Tek-Tips is the largest IT community on the Internet today!

Members share and learn making Tek-Tips Forums the best source of peer-reviewed technical information on the Internet!

  • Congratulations strongm on being selected by the Tek-Tips community for having the most helpful posts in the forums last week. Way to Go!

Remove duplicates 4

Status
Not open for further replies.
Jun 16, 2005
52
US
How can I remove duplicates from a a text file that looks like this:


003758:003758:003760:003760:003922:003922:003673:003694:003694:003701:003702:003704:003713


etc...

It is a flat text file with each number being seperated by a colon. The output after removing the duplicates also needs to have each number seperated by a colon.

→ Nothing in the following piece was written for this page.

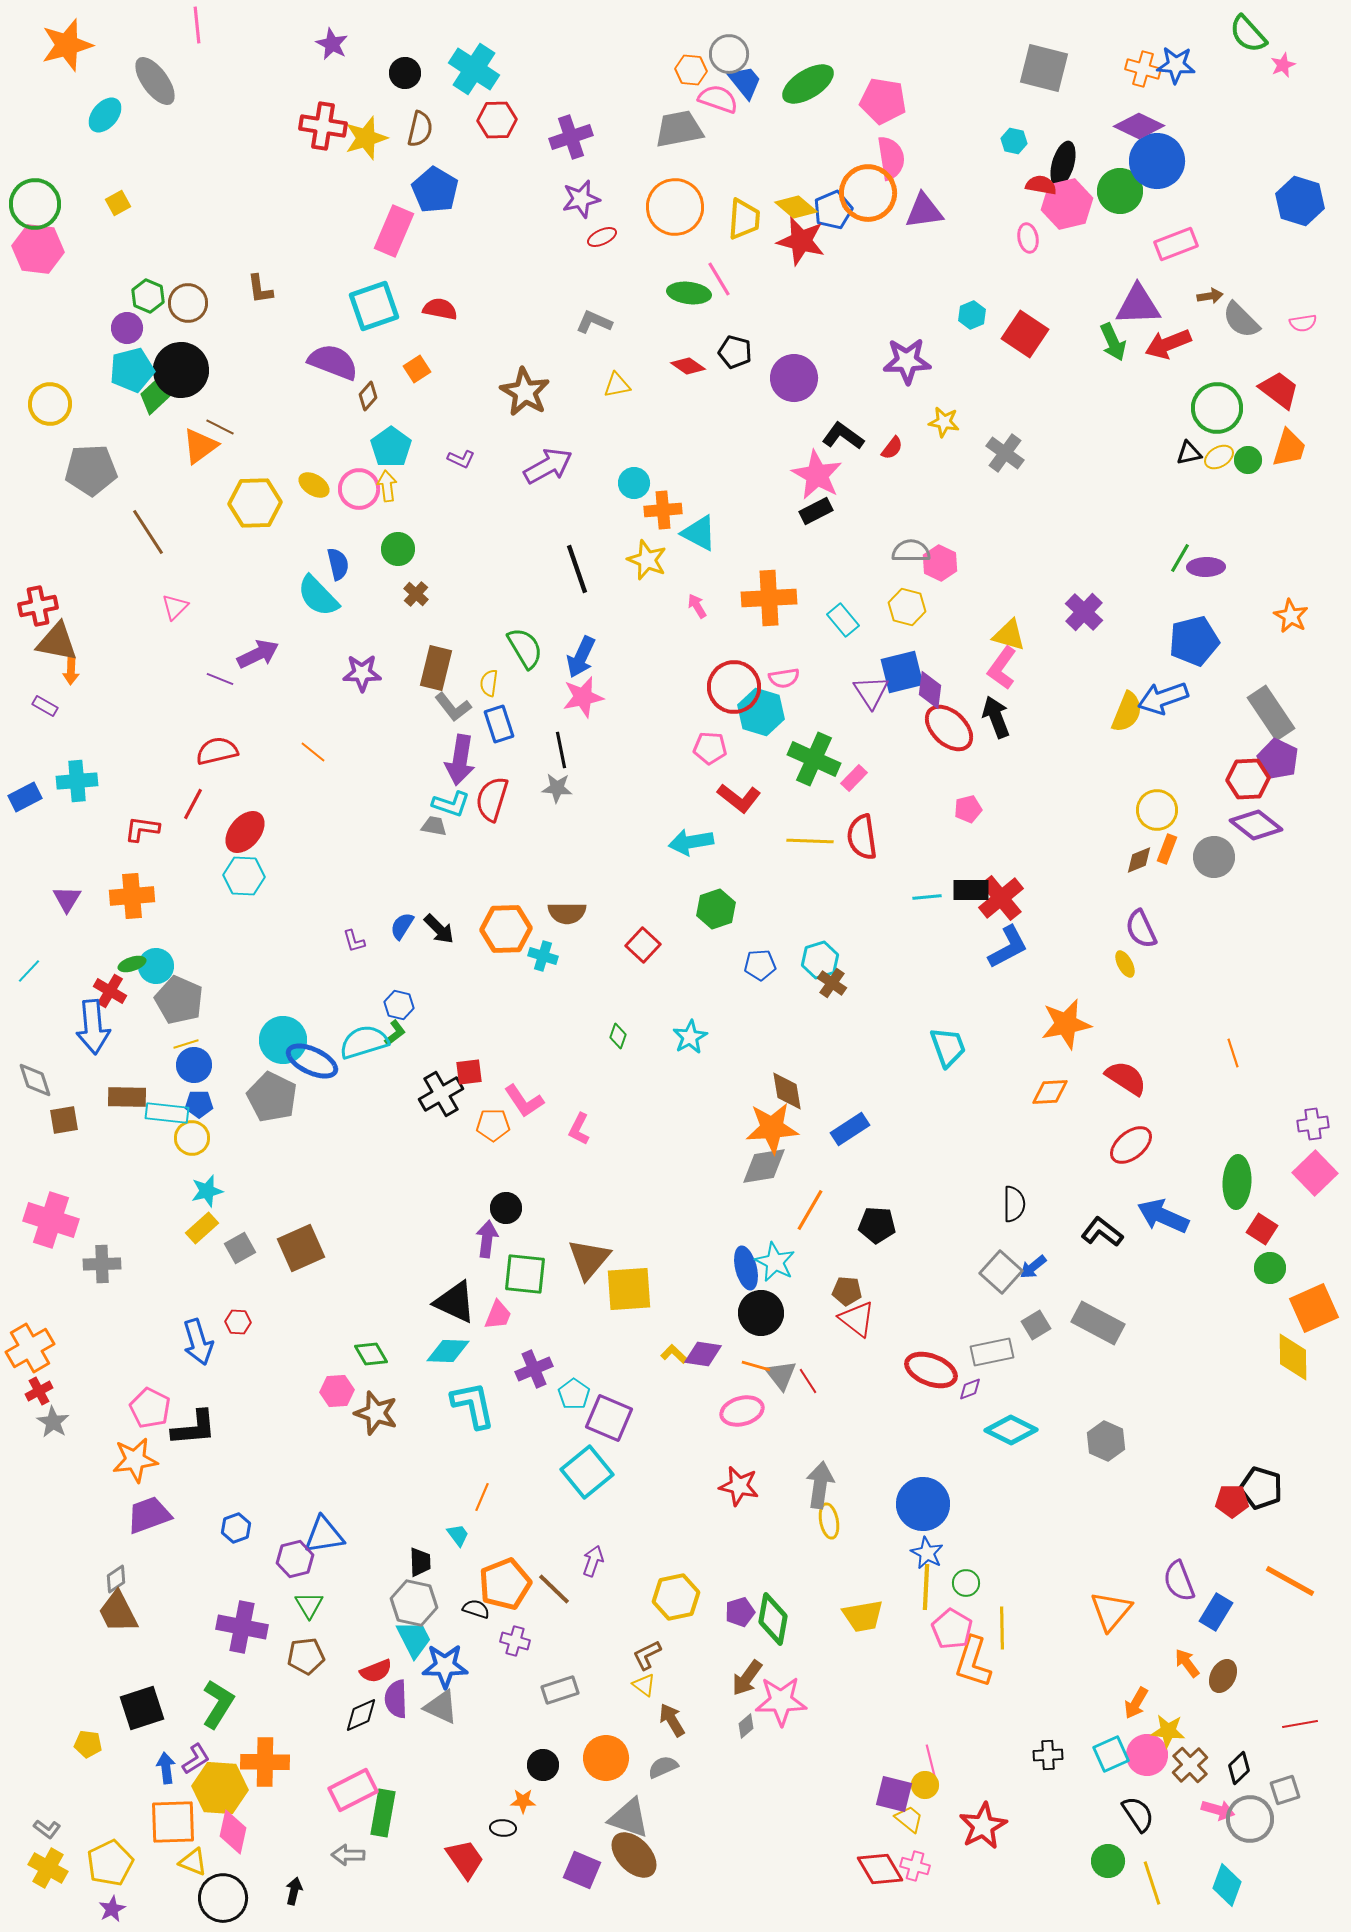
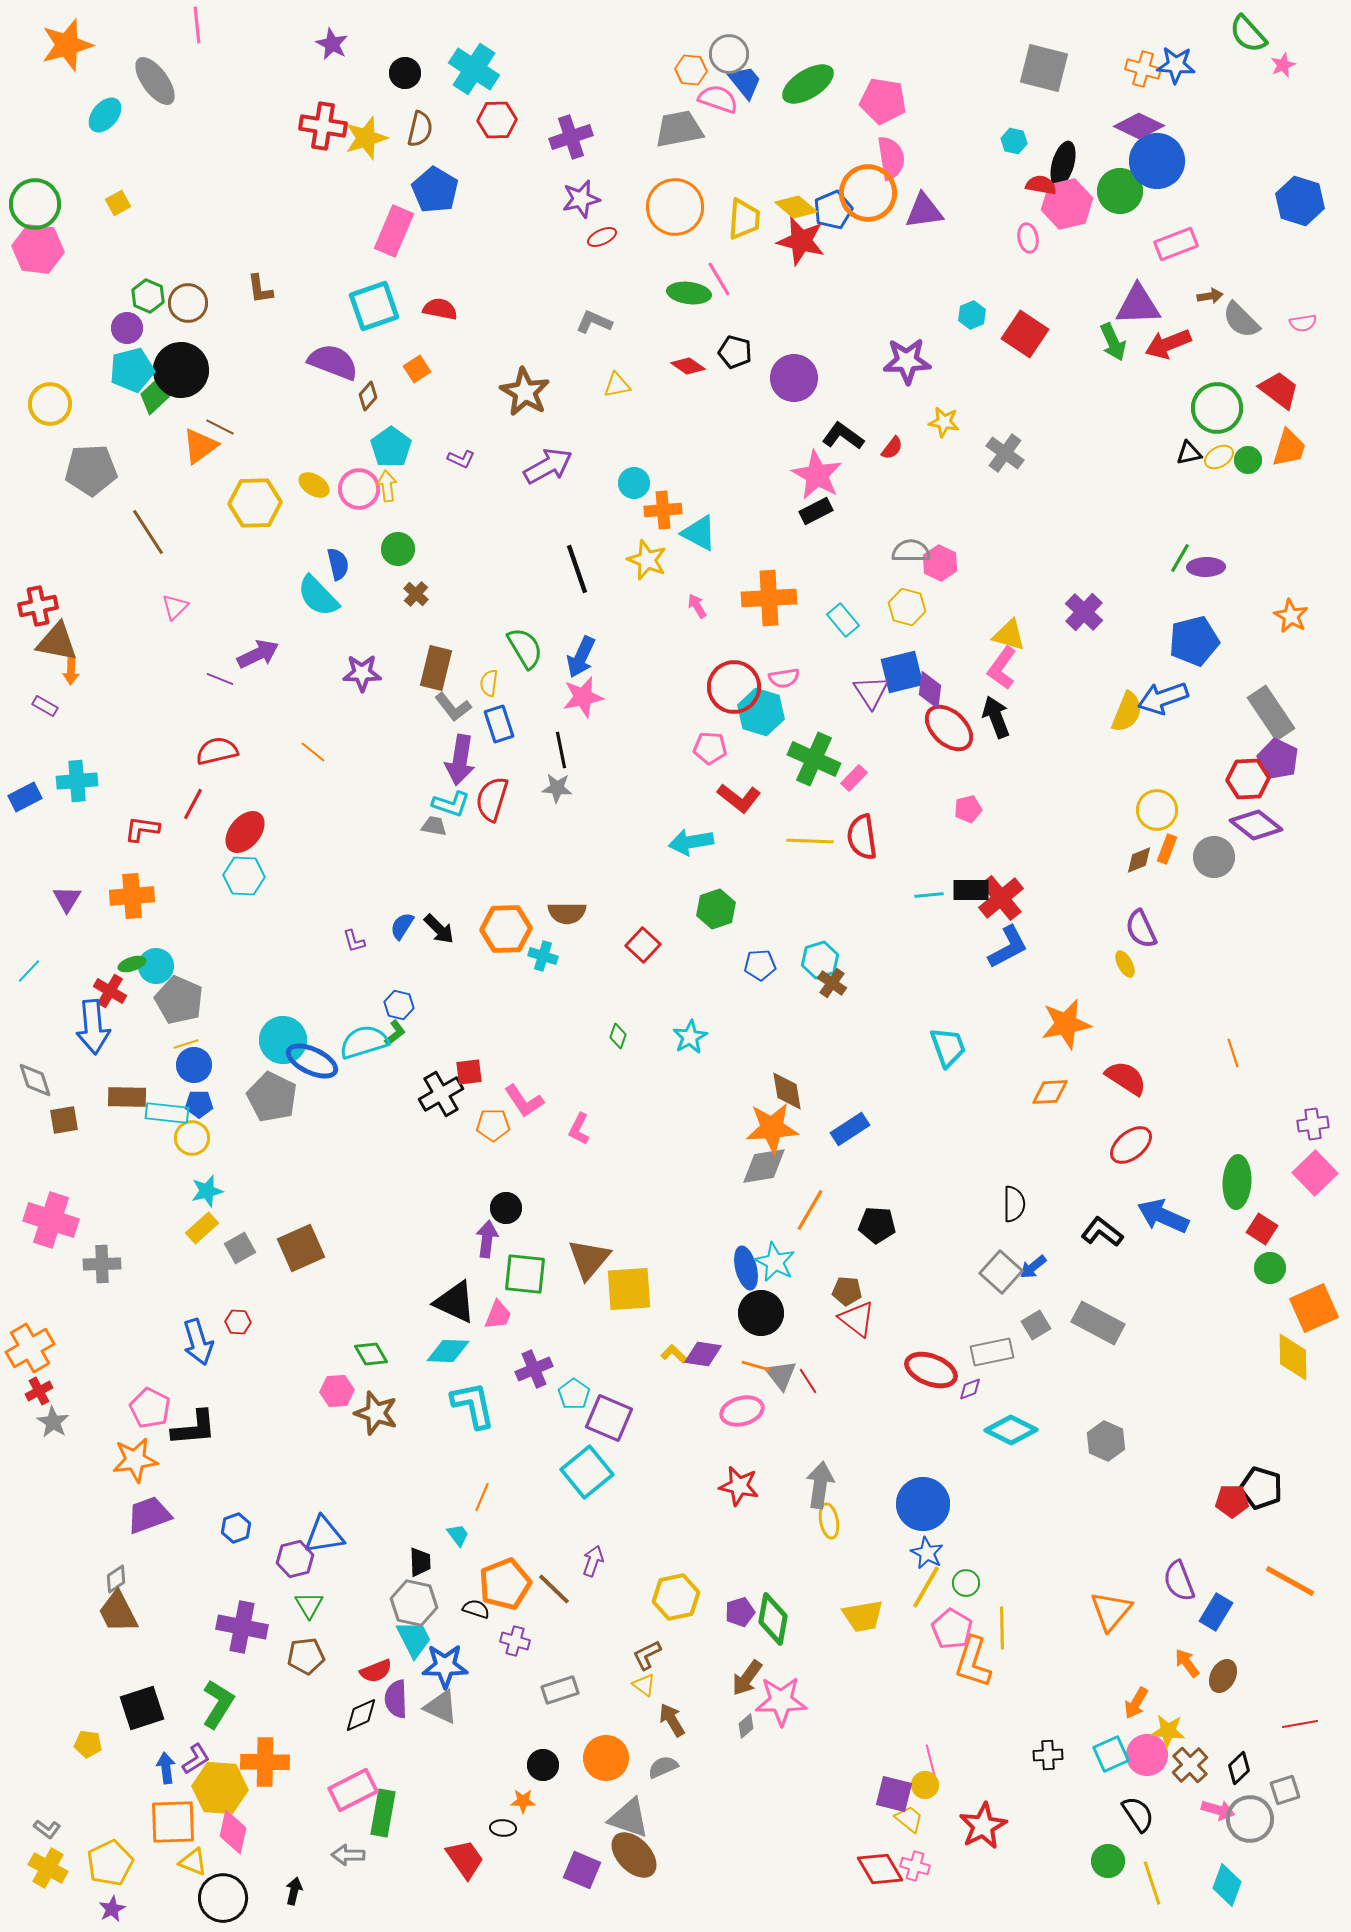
cyan line at (927, 897): moved 2 px right, 2 px up
yellow line at (926, 1587): rotated 27 degrees clockwise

If anyone can help it would be greatly appreciated.
 
I like one-liners. This'll do it without preserving the ordering:
Code:
$data = join ':', keys %{ { map +( $_ => 1 ), split( ':', $data ) } };
. . . where $data initially contains a line of data in the same format as the one you've posted.
 
Ok that didn't work I did something wrong...

Heres what I had


my $TEXT = "c:/test.txt";
open (TEXT, "$TEXT") or die "Can't open $TEXT: $!\n";
$TEXT = join ':', keys %{ { map +( $_ => 1 ), split( ':', $TEXT ) } };

close(TEXT);

It just spit out a blank text file.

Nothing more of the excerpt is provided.